From: Peter Dimov (pdimov_at_[hidden])
Date: 2004-07-15 08:49:30
David Abrahams wrote:
> Matt Hurd <matt.hurd_at_[hidden]> writes:
>
>> On Wed, 14 Jul 2004 15:27:08 -0400, David Abrahams
>> <dave_at_[hidden]> wrote:
>>> "Peter Dimov" <pdimov_at_[hidden]> writes:
>>>
>>>> I have a recursive_mutex use case that's not as trivial, though.

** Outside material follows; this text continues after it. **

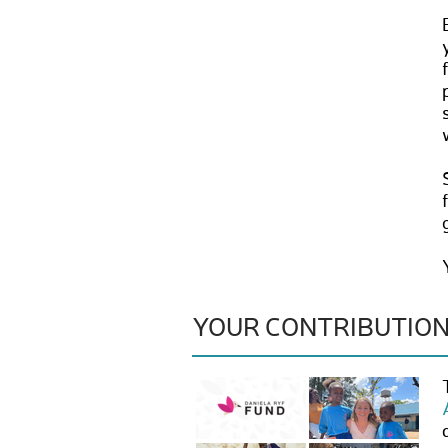
YOUR CONTRIBUTIO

>>>> Imagine a mutex pool with a fixed size N that protects an
>>>> unbounded set of objects (hashing the object address mod N to
>>>> determine the mutex to lock). Now when you need to protect two
>>>> objects at the same time, due to the probability of a collision
>>>> the mutexes need to be recursive. It's still not watertight,
>>>> because if the two locks are removed from each other, this seems
>>>> like a deadlock invitation; and if the two locks are made at the
>>>> same time, the recursive lock can be avoided locally.
>>>
>>> Can't you just check the hashes and only lock once in that case?
>>
>> AFAICT, you'd have to record the objects to which the specific thread
>> had the lock otherwise you can't discriminate on who owns the lock.
>
> That's only true if a given thread can lock more than two objects at
> the same time. Isn't that likely to lead to deadlock, regardless?
Yep, have you read the last sentence in the block you quoted?
Anyway: consider this (oversimplified) situation:
// f.cpp
static object o;
void f()
{
lock( &o );
// do things
unlock( &o );
}
// g.cpp
void f();
static object o2;
void g()
{
lock( &o2 );
f();
unlock( &o2 );
}
Since the f() lock is always nested within the g() lock, there can be no
deadlock.